Complexity Analysis of List Search

  • Best Case: The element is found at the head of the list.
    • Constant time complexity: O(1)
  • Worst Case: The element is not in the list or is at the end.
    • Linear time complexity: O(n)
  • Average Case: The element is somewhere in the middle of the list.
    • Linear time complexity: O(n)

Search in Binary Search Trees

  • Uses the Ord type class for comparisons (less than and equals).
data Tree a = Leaf | Node a (Tree a) (Tree a) deriving (Eq, Ord, Show)

elem' :: Ord a => a -> Tree a -> Bool
elem' _ Leaf = False
elem' x (Node a left right)
  | x < a     = elem' x left
  | x > a     = elem' x right
  | otherwise = True

Complexity Analysis of Binary Search Tree Search

  • Best Case: The element is found at the root node.
    • Constant time complexity: O(1)
  • Assumptions:
    • The tree is correctly ordered.
    • The tree is balanced.
  • Worst Case: The element is at the deepest level of the tree.
    • Logarithmic time complexity: O(log n), where n is the number of nodes.
  • Logarithms:
    • If b^c = a, then log_b(a) = c
    • Height of a balanced binary search tree is approximately log of the size of the tree.
  • Balanced Tree Properties:
    • A fully balanced tree of height h has 2^h - 1 elements.

Comparison

  • Binary search trees offer a significant improvement over lists for searching, especially for large datasets.
  • For 20,000,000 items, the number of steps is dramatically reduced using a binary search tree compared to a list.

Sorting

Introduction to Sorting

  • Sorting is the process of arranging items in a specific order.
  • Linear arrangement analogous to arranging books on library shelves.
  • Michael's experience of arranging books on a trolley.

Insertion Sort

  • Simple and obvious algorithm.
  • Analogy to shelving a single book in a library.

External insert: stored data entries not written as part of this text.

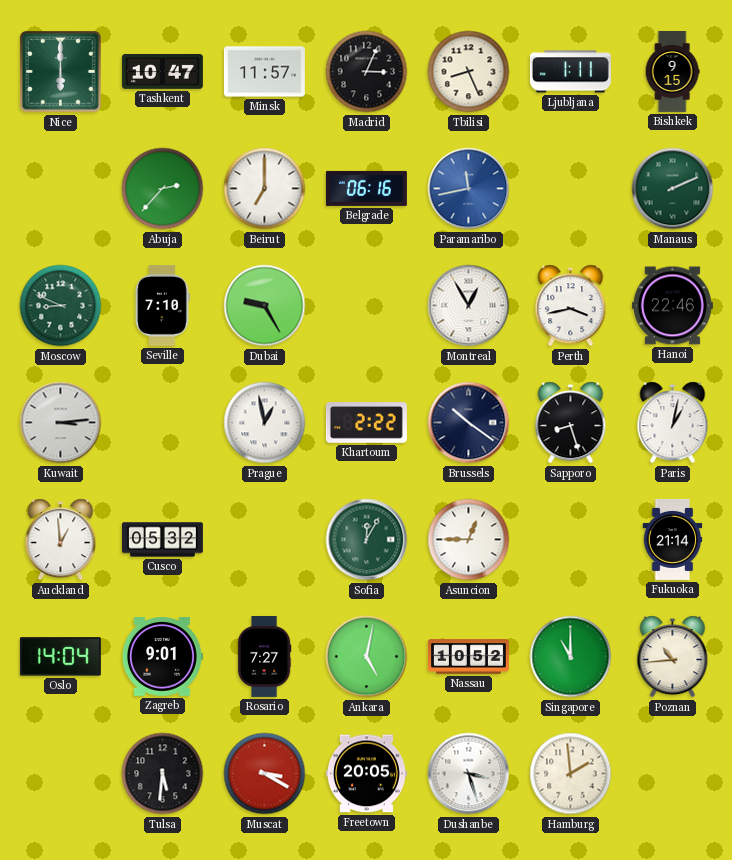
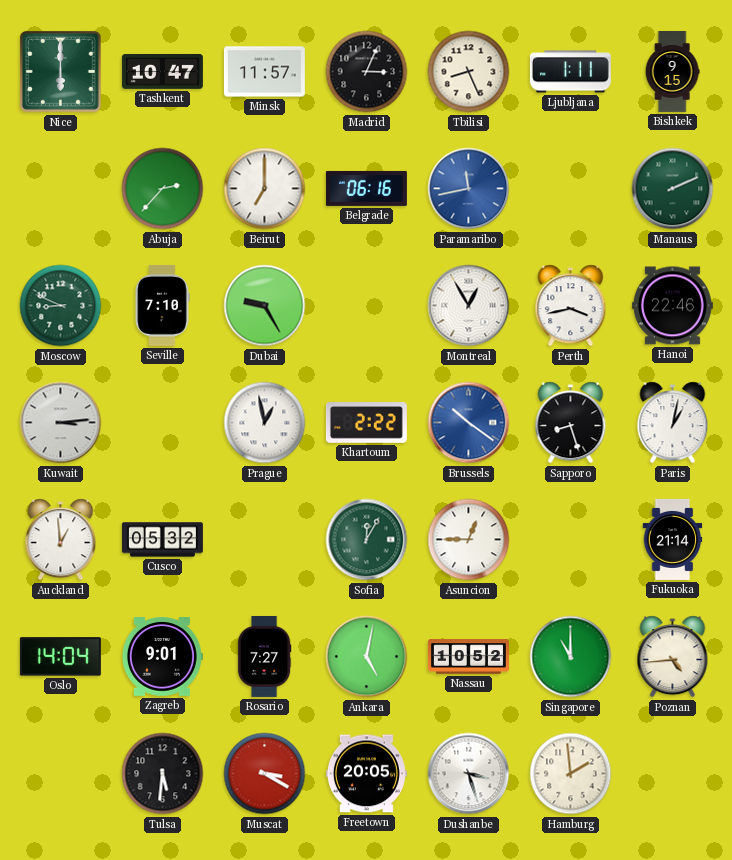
Brussels dial: navy -> blue
Poznan: 10:44 -> 4:44
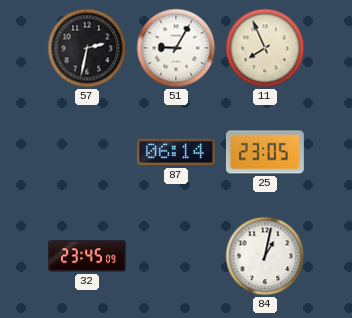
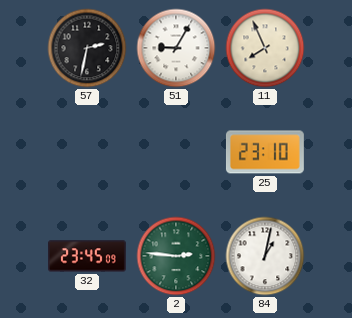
87: 06:14 -> none
25: 23:05 -> 23:10
2: none -> 2:46
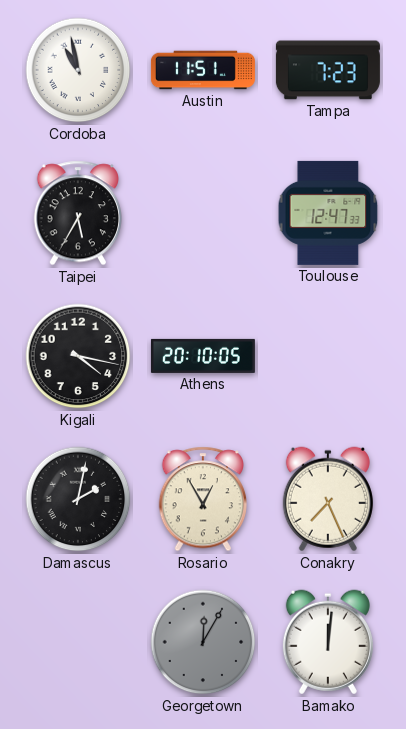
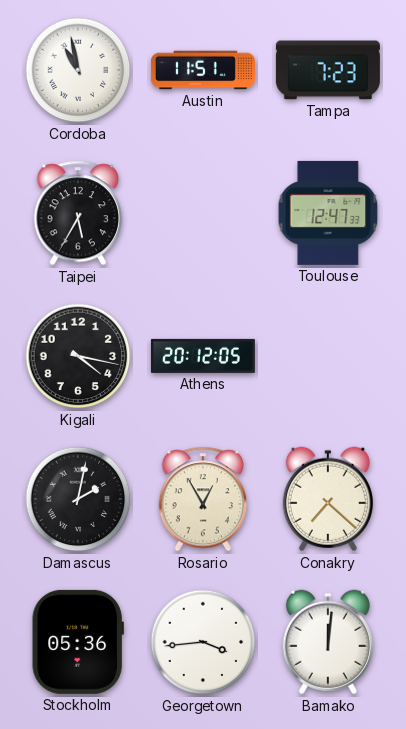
Athens: 20:10 -> 20:12
Conakry: 7:26 -> 7:22
Stockholm: none -> 05:36
Georgetown: 12:05 -> 3:44
Georgetown dial: grey -> white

Inserting into a Sorted List

insert :: Ord a => a -> [a] -> [a]
insert x [] = [x]
insert x (y:ys)
  | x <= y    = x : y : ys
  | otherwise = y : insert x ys

Complexity Analysis of Insertion into Sorted List

  • Best Case: The element is inserted at the beginning.
    • Constant time complexity: O(1)
  • Worst Case: The element is inserted at the end.
    • Linear time complexity: O(n)

Insertion Sort Implementation

  • Uses foldr to repeatedly insert elements into a sorted list.
isort :: Ord a => [a] -> [a]
isort = foldr insert []

Complexity Analysis of Insertion Sort

  • Best Case: The list is already sorted.
    • Linear time complexity: O(n)
  • Worst Case: The list is in reverse order.
    • Quadratic time complexity: O(n^2)